[Records excerpted from a collection]
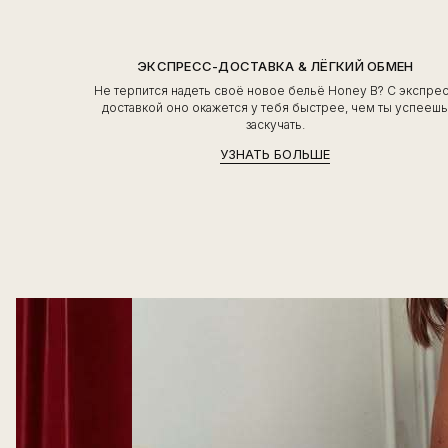
ЭКСПРЕСС-ДОСТАВКА & ЛЁГКИЙ ОБМЕН
Не терпится надеть своё новое бельё Honey B? С экспре
доставкой оно окажется у тебя быстрее, чем ты успееш
заскучать.
УЗНАТЬ БОЛЬШЕ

_Task instructions_: In the copy, include no pictures; transcribe every record above verbatim.

_Exercise result_:
ЭКСПРЕСС-ДОСТАВКА & ЛЁГКИЙ ОБМЕН
Не терпится надеть своё новое бельё Honey B? С экспре
доставкой оно окажется у тебя быстрее, чем ты успееш
заскучать.
УЗНАТЬ БОЛЬШЕ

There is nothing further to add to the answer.